Demystifying Parsers: Writing a JSON Parser
When I decided to build a JSON parser from scratch, I wasn't trying to replace Go's excellent encoding/json package. Instead, I wanted to understand how parsers actually work—the kind of understanding you only get by implementing one yourself.
Parsing is one of those computer science fundamentals that feels almost magical until you build your own. How does a parser take a string of characters and turn it into structured data? Let's find out.
Why Build a JSON Parser?
JSON parsing is everywhere in modern software development. Every time you make an API call or read a config file, there's probably a JSON parser working behind the scenes. But most developers (myself included, before this project) treat parsers as black boxes.
I chose JSON specifically because:
- The spec is well-defined and surprisingly simple
- It's practical—we use JSON daily
- It's complex enough to demonstrate real parsing techniques
- It's simple enough to implement in a weekend
The result is smol-parser: a complete JSON parser that handles strings, numbers, booleans, nulls, arrays, and objects. It even supports escape sequences and Unicode. And it all fits in about 400 lines of Go.
The Two-Stage Dance: Lexing and Parsing
Most parsers work in two distinct phases, and understanding this separation was my first key insight:
- Lexing (lexical analysis): Breaking raw text into meaningful tokens
- Parsing (syntactic analysis): Organizing those tokens into data structures
Think of it like reading a sentence. First, you identify individual words (lexing). Then you understand how those words relate to each other grammatically (parsing).
Here's what that looks like for {"name": "Alice"}:
Input characters: { " n a m e " : " A l i c e " }
↓ Lexing
Tokens: LEFT_BRACE, STRING("name"), COLON, STRING("Alice"), RIGHT_BRACE
↓ Parsing
Structure: map[string]interface{}{"name": "Alice"}
Building the Lexer: Character by Character
The lexer is where I started. Its job is simple conceptually: read characters one at a time and group them into tokens.
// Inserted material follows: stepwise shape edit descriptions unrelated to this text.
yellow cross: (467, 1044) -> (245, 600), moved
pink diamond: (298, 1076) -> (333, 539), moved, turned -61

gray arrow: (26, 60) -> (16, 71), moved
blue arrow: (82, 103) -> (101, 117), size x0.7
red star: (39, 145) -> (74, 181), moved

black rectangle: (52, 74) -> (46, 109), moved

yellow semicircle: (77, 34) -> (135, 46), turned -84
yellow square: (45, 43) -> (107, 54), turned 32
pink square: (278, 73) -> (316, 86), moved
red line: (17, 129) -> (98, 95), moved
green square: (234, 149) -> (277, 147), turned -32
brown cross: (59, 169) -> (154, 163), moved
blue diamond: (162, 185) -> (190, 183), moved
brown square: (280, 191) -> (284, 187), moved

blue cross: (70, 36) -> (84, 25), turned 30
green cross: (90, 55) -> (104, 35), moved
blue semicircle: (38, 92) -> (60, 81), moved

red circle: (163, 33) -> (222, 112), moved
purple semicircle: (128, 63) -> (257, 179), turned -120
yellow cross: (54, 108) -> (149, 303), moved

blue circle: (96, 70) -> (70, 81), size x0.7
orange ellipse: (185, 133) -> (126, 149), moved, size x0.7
But the tricky part is in the details.
I structured my lexer as a state machine that tracks its position:
type Lexer struct {
input string
pos int
ch byte
}
The readChar() method advances through the input, while peekChar() lets us look ahead without committing—crucial for deciding whether we're looking at a number like 123 or 123.456.
The String Challenge
Parsing strings turned out to be trickier than I expected. JSON strings support escape sequences like \n and \t, but also Unicode escapes like \u0048 (which represents 'H').
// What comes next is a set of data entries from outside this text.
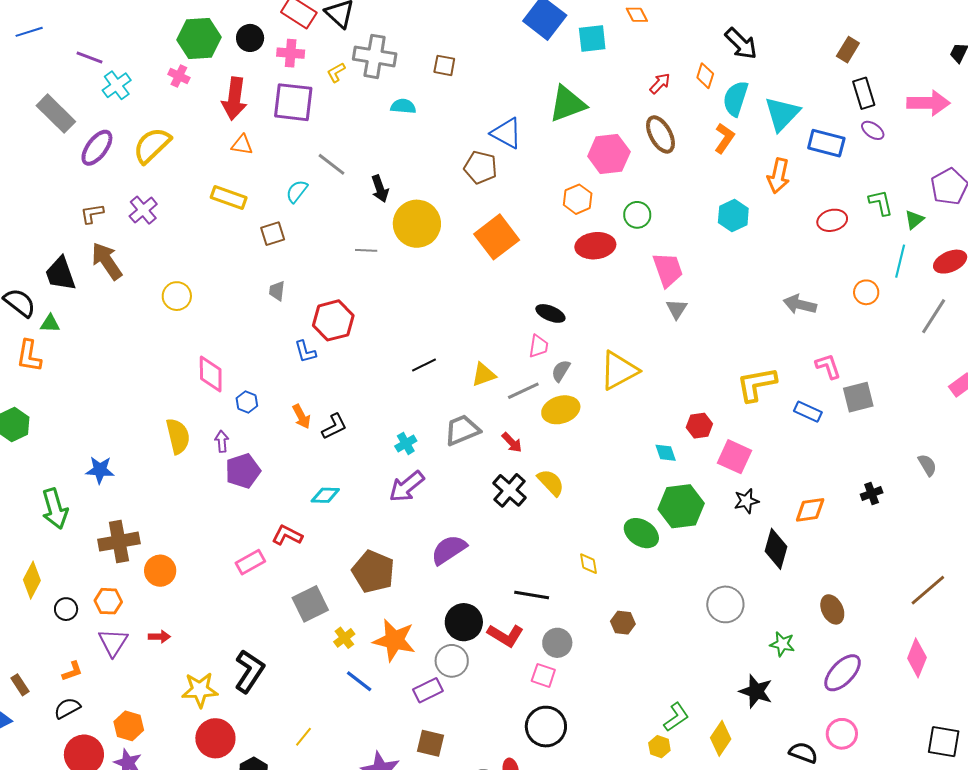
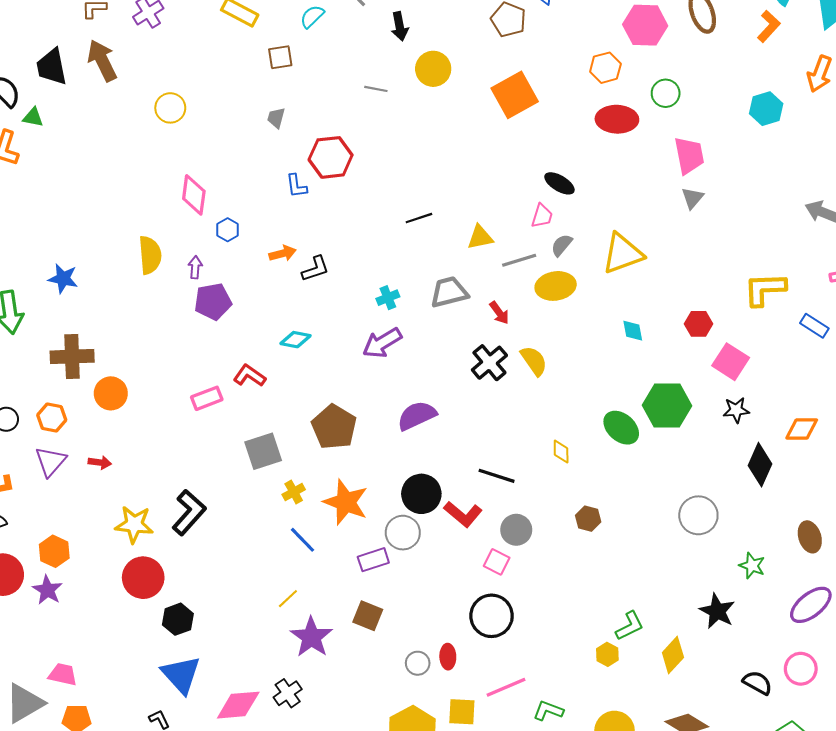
yellow circle: (417, 224) -> (433, 69), size x0.7
orange arrow: (301, 417) -> (283, 253), turned -85
cyan diamond: (666, 453) -> (633, 331), moved
yellow line: (304, 737) -> (288, 599), moved

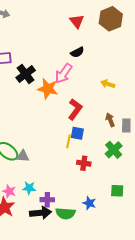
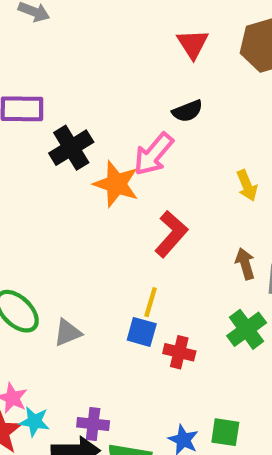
yellow arrow: (108, 84) -> (247, 185), turned -136
blue square: (77, 133) -> (142, 332), moved
gray triangle: (23, 156) -> (68, 333), moved, turned -32
cyan star: (29, 188) -> (34, 422), moved
green square: (117, 191) -> (225, 432), moved

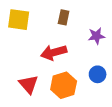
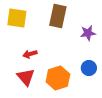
brown rectangle: (64, 17) -> (58, 16), size x1.6
red arrow: (54, 52) -> (30, 54), moved, size x0.6

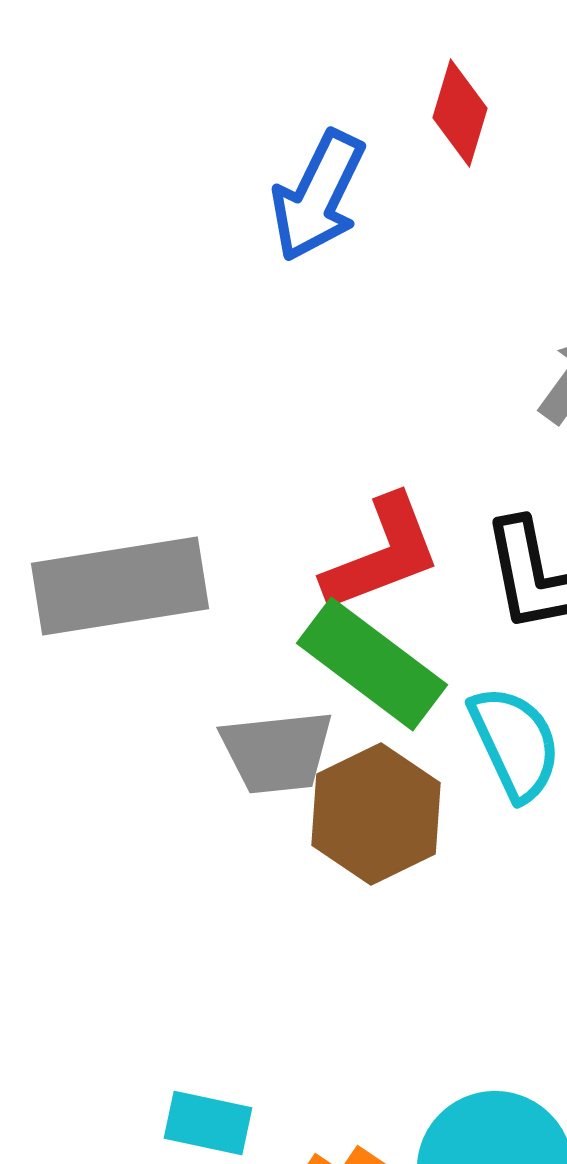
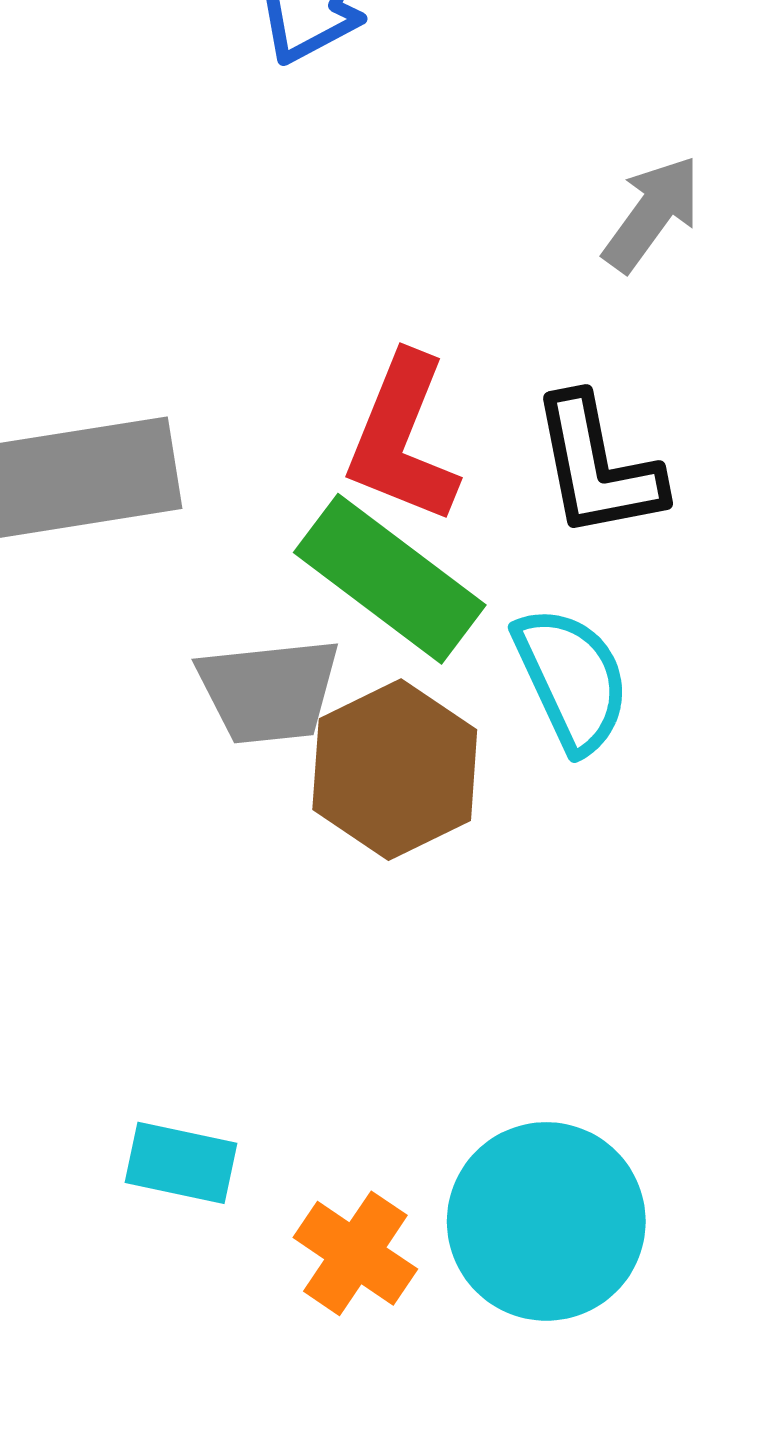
red L-shape: (382, 554) -> (402, 439), turned 133

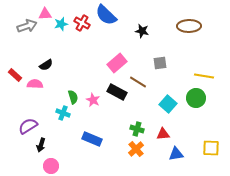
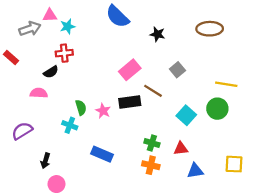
red cross: (82, 23) -> (64, 53), moved, turned -35
gray square: (160, 63) -> (177, 70), turned -32
red rectangle: (15, 75) -> (11, 58), moved
black rectangle: (117, 92) -> (130, 102), turned -36
purple semicircle: (28, 126) -> (22, 131), moved
orange cross: (136, 149) -> (151, 165), turned -35

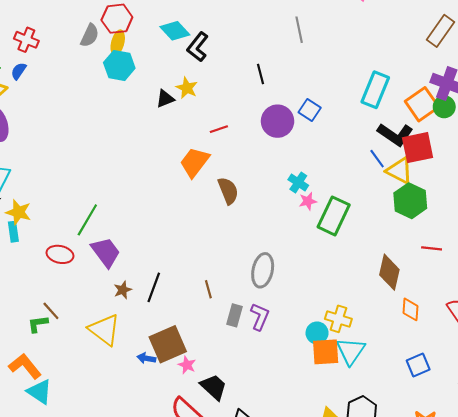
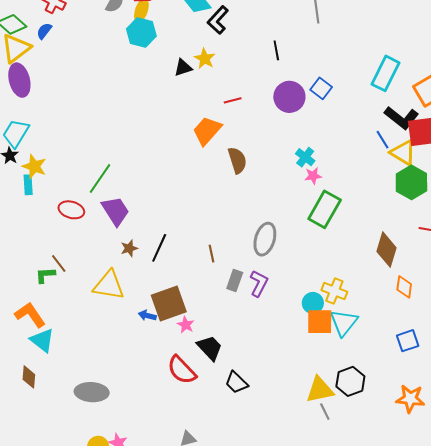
green rectangle: (334, 216) -> (325, 209), moved
yellow triangle: (104, 330) -> (109, 285), turned -32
My readString() method handles this with a state machine inside the string reader:
func (l *Lexer) readString() (string, error) {
var result []rune
l.readChar() // skip opening "
for l.ch != '"' && l.ch != 0 {
if l.ch == '\\' {
l.readChar()
switch l.ch {
case '"', '\\', '/':
result = append(result, rune(l.ch))
case 'n':
result = append(result, '\n')
// ... more escape sequences
case 'u':
// Handle \uXXXX Unicode escapes
hex := ""
for i := 0; i < 4; i++ {
l.readChar()
hex += string(l.ch)
}
val, _ := strconv.ParseInt(hex, 16, 32)
result = append(result, rune(val))
continue
}
} else {
result = append(result, rune(l.ch))
}
l.readChar()
}
return string(result), nil
}
The Unicode handling was particularly satisfying to get right. Converting four hex digits into an actual character felt like cracking a small puzzle.
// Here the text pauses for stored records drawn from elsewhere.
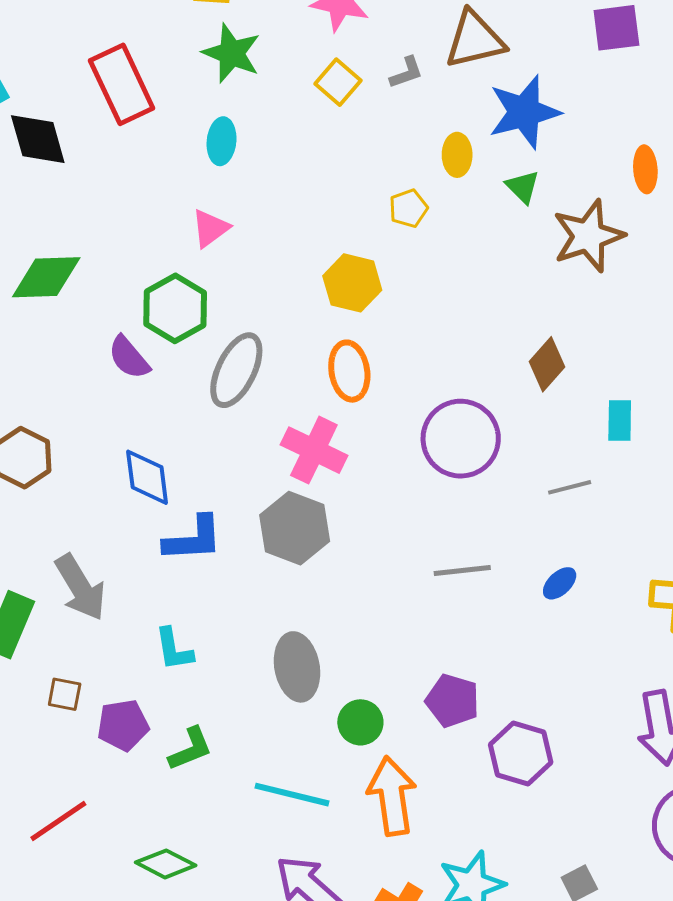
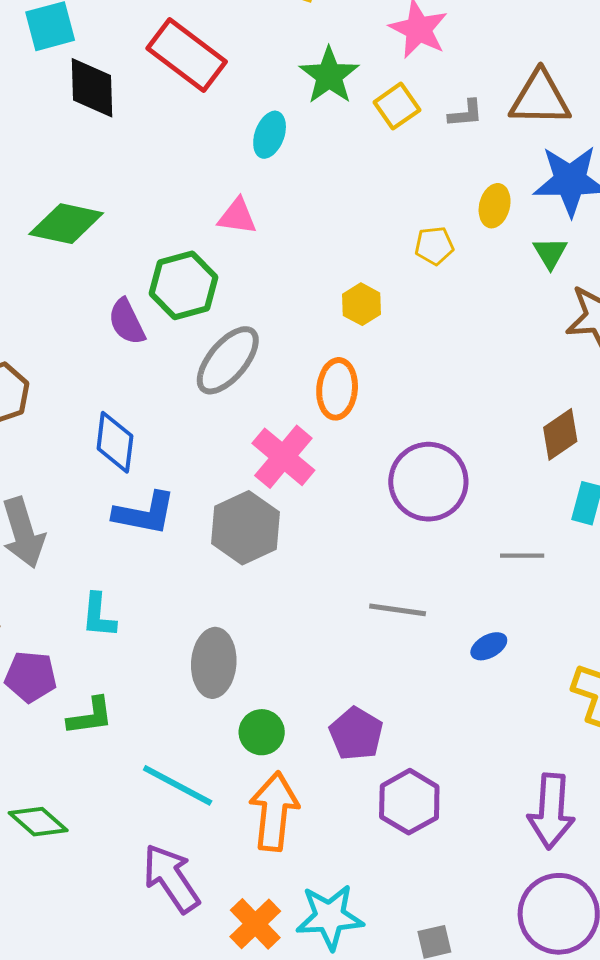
green star: (232, 53) -> (329, 76), moved
red rectangle: (122, 84) -> (187, 55), turned -42
pink triangle: (210, 228) -> (237, 216), turned 30
yellow hexagon: (352, 283) -> (362, 304), size x0.7
brown diamond: (547, 364) -> (560, 434), moved

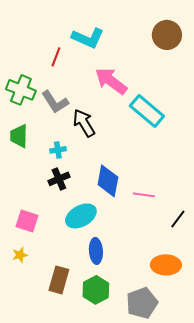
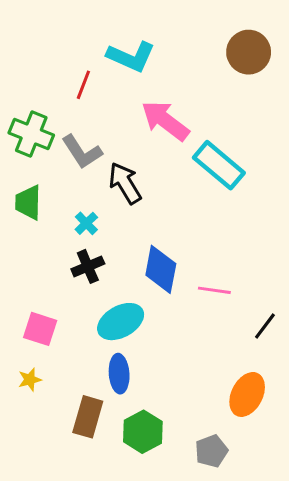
cyan cross: (58, 150) -> (86, 223), turned -35
blue ellipse: (96, 251) -> (119, 374), moved
orange ellipse: (166, 265) -> (247, 394), turned -64
gray pentagon: (142, 303) -> (211, 451), size x0.7

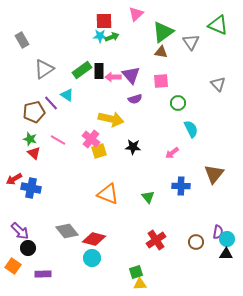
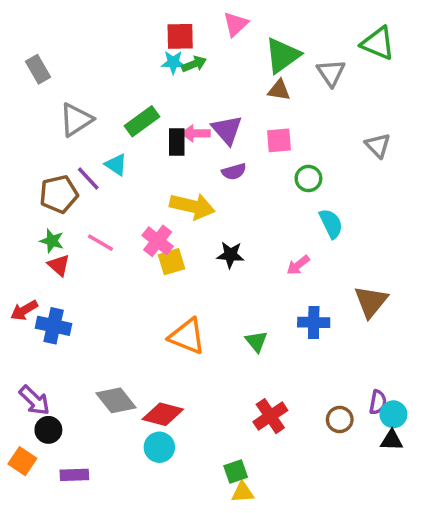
black rectangle: (99, 71) -> (177, 142), moved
Numbers: More Complex Than They Look
JSON numbers follow a specific format: optional minus, digits, optional decimal point and more digits, optional exponent. My initial attempt just grabbed "digit-looking characters," which broke on scientific notation like 1.5e-10.
The solution was methodical: handle each part of the number format in sequence. First the optional minus, then the integer part (with special handling for leading zeros), then the optional fractional part, then the optional exponent:
func (l *Lexer) readNumber() string {
start := l.pos - 1
if l.ch == '-' {
l.readChar()
}
// Integer part
if l.ch == '0' {
l.readChar()
} else {
for unicode.IsDigit(rune(l.ch)) {
l.readChar()
}
}
// Fractional part
if l.ch == '.' {
l.readChar()
for unicode.IsDigit(rune(l.ch)) {
l.readChar()
}
}
// Exponent
if l.ch == 'e' || l.ch == 'E' {
l.readChar()
if l.ch == '+' || l.ch == '-' {
l.readChar()
}
for unicode.IsDigit(rune(l.ch)) {
l.readChar()
}
}
return l.input[start : l.pos-1]
}
This approach follows the JSON specification exactly, which means it correctly handles edge cases like -0 and 1e+10.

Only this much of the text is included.